Blogging 101 – Exchanging Links

My friend Al is a new blogger. He's received his first requests for link exchanges and would like to know what I think of this practice. For non-bloggers: a link exchange is an agreement that says I'll put a link to your blog on my blog if you link to my blog from your blog.

The sites which have solicited Al do not particularly impress him; but they do have fairly high link ratings. That means that, if they point to his blog, he will gain Google juice and Technorati rank and possibly readers. All he has to do is point to them in exchange.

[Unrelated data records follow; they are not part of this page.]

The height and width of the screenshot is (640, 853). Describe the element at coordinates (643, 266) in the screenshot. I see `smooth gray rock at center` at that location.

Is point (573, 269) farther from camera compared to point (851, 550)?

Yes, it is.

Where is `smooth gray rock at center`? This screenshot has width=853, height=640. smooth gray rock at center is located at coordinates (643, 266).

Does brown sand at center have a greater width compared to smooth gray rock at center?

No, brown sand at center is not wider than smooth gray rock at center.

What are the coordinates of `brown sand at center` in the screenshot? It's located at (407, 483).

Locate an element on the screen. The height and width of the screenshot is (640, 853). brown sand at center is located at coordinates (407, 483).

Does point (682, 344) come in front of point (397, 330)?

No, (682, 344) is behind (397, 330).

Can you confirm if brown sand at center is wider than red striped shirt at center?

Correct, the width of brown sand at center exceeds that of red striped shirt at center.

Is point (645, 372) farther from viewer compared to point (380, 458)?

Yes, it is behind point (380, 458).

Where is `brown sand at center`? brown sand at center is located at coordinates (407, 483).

Should he agree to the proposed exchanges? If you're a blogger, you've probably already faced this question.

Links ARE important. I said that in the first post in this series and also described here how the math of a group of cooperating blogs gives the whole group a competitive advantage compared to blogs not in the group – an advantage that can be significant out in the attention-starved desert of the long tail. So should you or Al do link exchanges?

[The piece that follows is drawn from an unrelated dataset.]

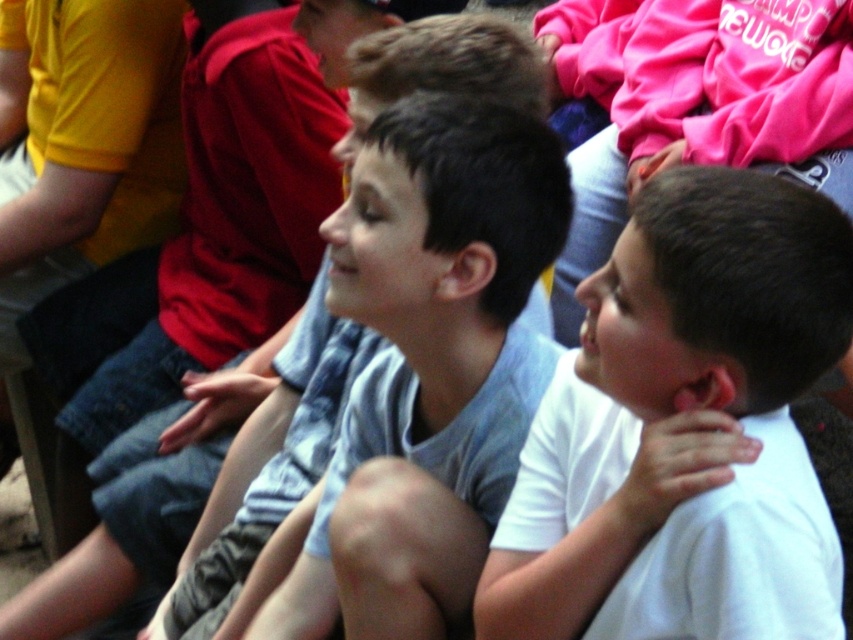 Does white matte shirt at center lie behind gray cotton shirt at center?

That is False.

Locate an element on the screen. The image size is (853, 640). white matte shirt at center is located at coordinates (677, 412).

I don't do link exchanges because I want my readers to find that my links are relevant to them. I also don't because I want the blogs that I do link to know that I value them – but can't deny that I hope that they'll find that the value is mutual and that their readers may appreciate my posts and link to me when appropriate. So you might say that I do actually tacitly do link exchanges. I don't insist on a quid pro quo; I don't link to content which isn't either relevant to the current post or likely to be of general interest to my readers.

Readers who come through random links won't become regular readers; they have no reason to. Fractal of Change is eclectic (not a great way to build circulation – focus is better) so sometimes an automobile blog or a company blog or an environmental blog'll point to a single post of interest to their readers. FOC can get a flurry of hits this way and I'm glad for the chance to sound off on whatever the subject is to these people outside my regular reader group. But FOC doesn't get many return visits from these random hits – not enough here to interest them. On the other hand, if a VC blog or nerd blog or even an energy blog points here, some of the new readers become regulars because there's enough content relevant to them to keep them.

Assuming you want regular readers and not just more hits (which may not be true), then link exchanges aren't likely to get you there because they somewhat devalue your content. On the other hand, link exchanges with blogs much more linked to than yours WILL get you a higher Google rank for the subjects you write about than if you didn't have those links so you do pay a price for being a purist (nb. rumor has it that Google bots know how to devalue references from blogs which would otherwise gain authority from link exchanges but I haven't heard this directly from any bot's output device).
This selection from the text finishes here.